Il semble difficile de ne pas être conquis(e) par les environnements du jeu, qui s’inspirent à la fois d’un théâtre de marionnettes et de différents contes de fées. Si le parallèle entre Pinocchio et Abby paraît évident, d’autres références viennent agrémenter les pourtours du jeu, de l’épée majestueuse prisonnière de sa roche jusqu’aux animaux croisant la route d’Abby, lesquels s’avèrent toujours moins menaçants qu’ils ne le semblaient au préalable. Ce n’est ni la première ni la dernière fois qu’un jeu indé s’inspire de contes traditionnels, pour en offrir une vision parfois plus macabre que féerique. Là où A Juggler’s Tale tire son épingle du jeu, c’est en nous projetant dans un théâtre de marionnettes. Ainsi, chaque chapitre de l’aventure correspond à un acte. Abby est suspendue à de nombreux fils qui, quelquefois, lui épargnent une chute fatale mais qui, la plupart du temps, l’empêchent de progresser parmi les environnements, comme elle le souhaiterait.

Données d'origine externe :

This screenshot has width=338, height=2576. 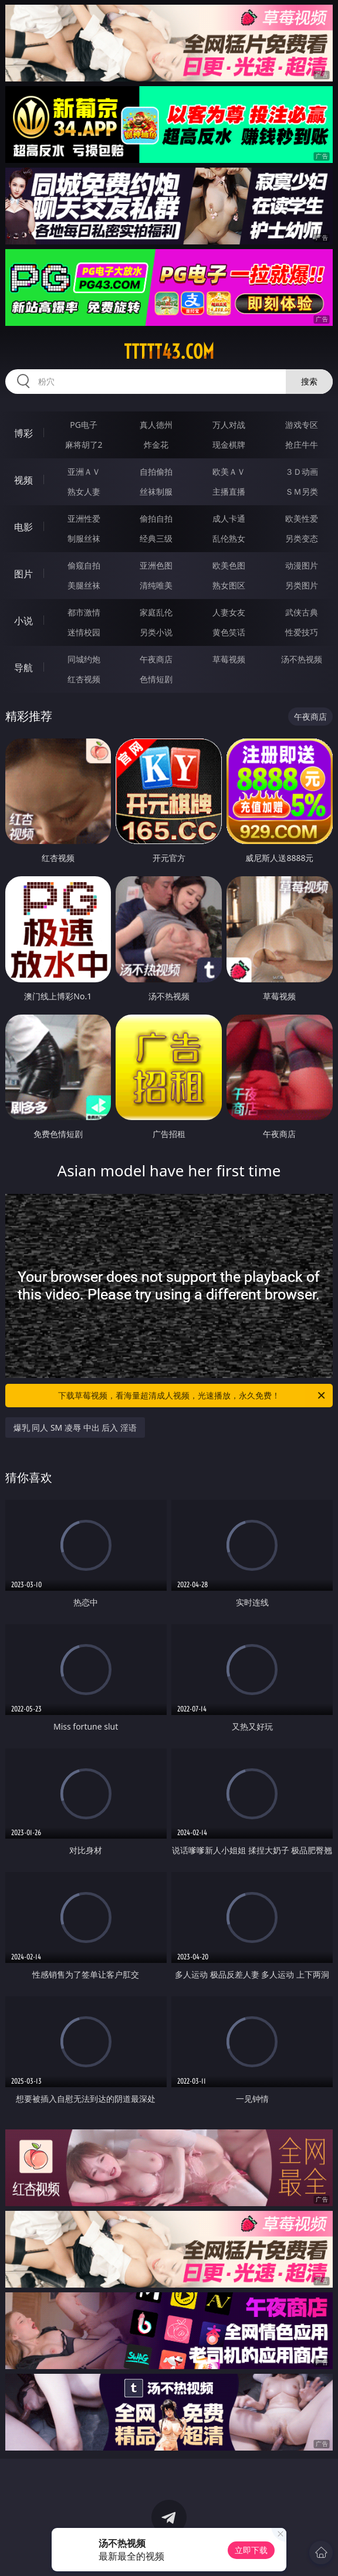 I want to click on 经典三级, so click(x=156, y=538).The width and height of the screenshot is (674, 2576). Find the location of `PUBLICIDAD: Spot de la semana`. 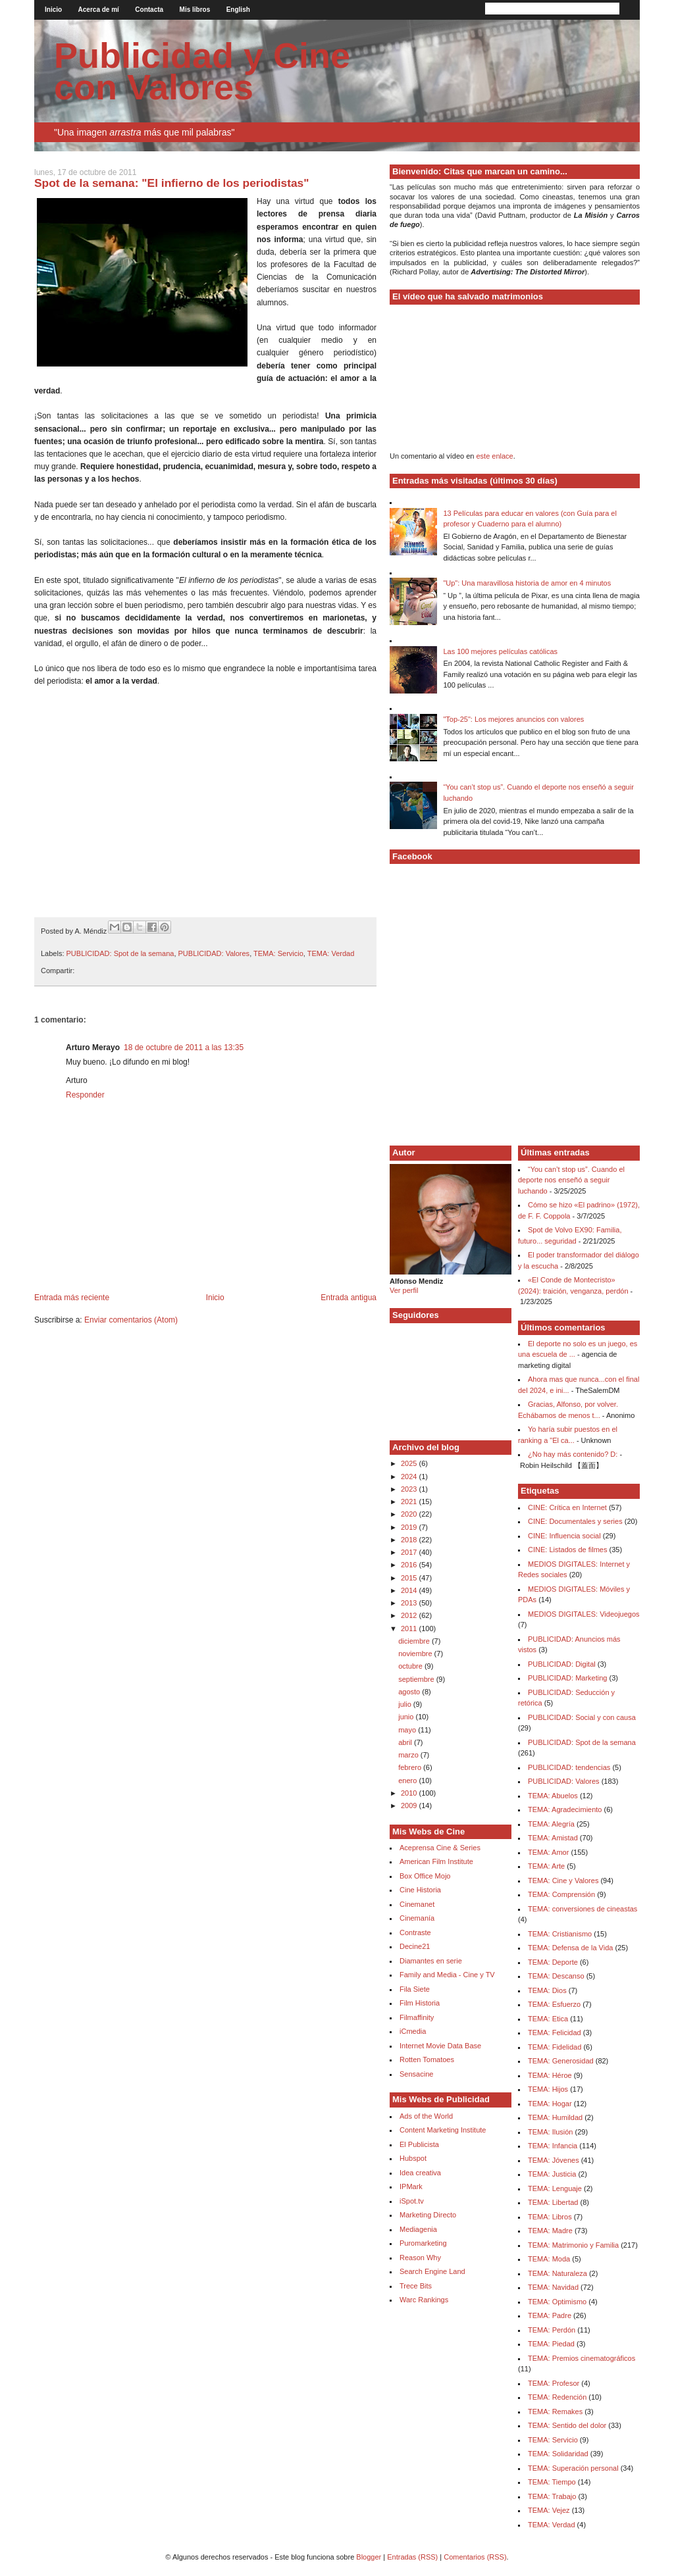

PUBLICIDAD: Spot de la semana is located at coordinates (120, 953). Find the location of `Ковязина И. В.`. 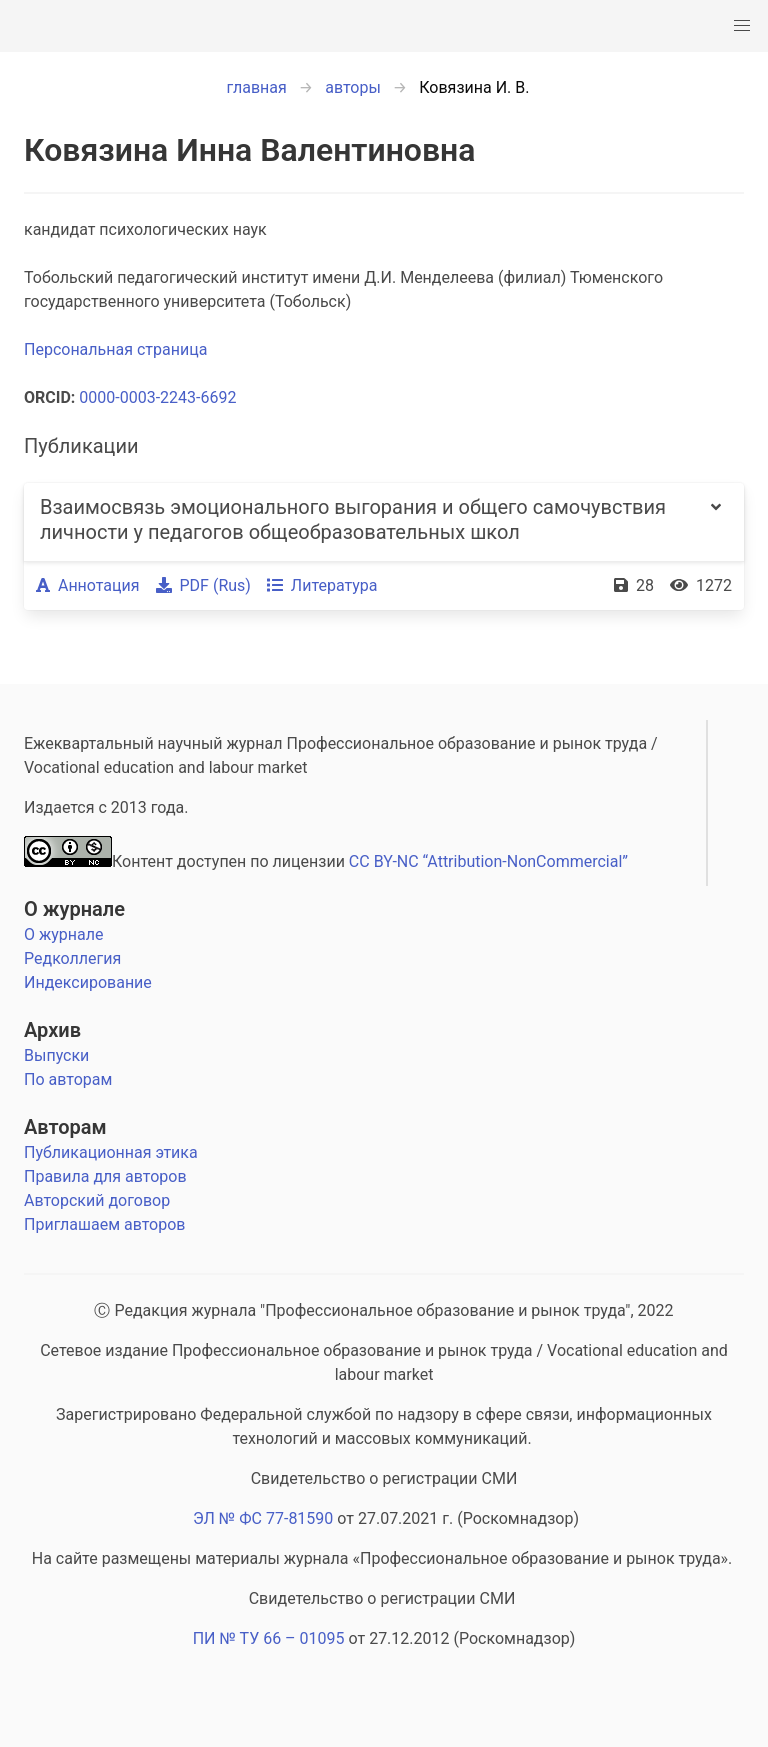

En ce sens, bien que le jeu soit globalement assez classique et souffre même de quelques imprécisions techniques, il propose aussi des énigmes inédites, puisqu’Abby doit trouver un moyen de progresser en 2D, alors qu’elle est régulièrement bloquée par ses fils. A Juggler’s Tale est, à n’en pas douter, un joli récit sur la quête d’émancipation. « Abby, Abby… Ne vois-tu pas tes fils ? Ils te maintiennent, mais te retiennent aussi, » rappelle le narrateur.
Un narrateur troublant
Le narrateur, parlons-en. Il s’agit du marionnettiste contrôlant les ficelles d’Abby. J’ai d’abord regretté que sa voix soit omniprésente, alors que le jeu aurait aussi bien pu être muet, et d’autant plus cryptique. Cette voix-off faussement poétique est d’autant plus agaçante qu’elle n’hésite pas à sermonner voire humilier Abby lorsque celle-ci meurt. Cela rend nos défaites d’autant plus frustrantes ! Pourtant, peu à peu, l’omniprésence du narrateur s’avère intéressante, et même nécessaire. Cela ajoute une plus-value au récit. Le marionnettiste n’est pas si bienveillant que cela lorsqu’il évite une chute mortelle à Abby ; son ton est davantage paternaliste. Peu à peu, il semble évident qu’il ne souhaite pas du tout qu’Abby s’émancipe, et même… qu’il contrôle les autres personnages du théâtre, y compris ceux essayant de tuer la jongleuse. Le marionnettiste apparaît alors comme un Dieu tout-puissant qui s’amuse à torturer ses pantins, comme des fourmis. Il essaie tant de contrôler Abby, qui n’en fait pourtant qu’à sa tête, qu’on peut même y entrevoir un récit d’émancipation féministe. Mais ce qui est troublant, c’est que nous – en tant que joueurs et joueuses – partageons le point du vue du narrateur. Après tout, nous percevons les décors du jeu, comme si les limites de la télé constituaient le cadre de la scène de théâtre. C’est aussi nous qui contrôlons Abby, la plupart du temps. On se consolera en se disant que, contrairement à notre alter-ego, nous faisons tout pour l’aider à retrouver sa liberté.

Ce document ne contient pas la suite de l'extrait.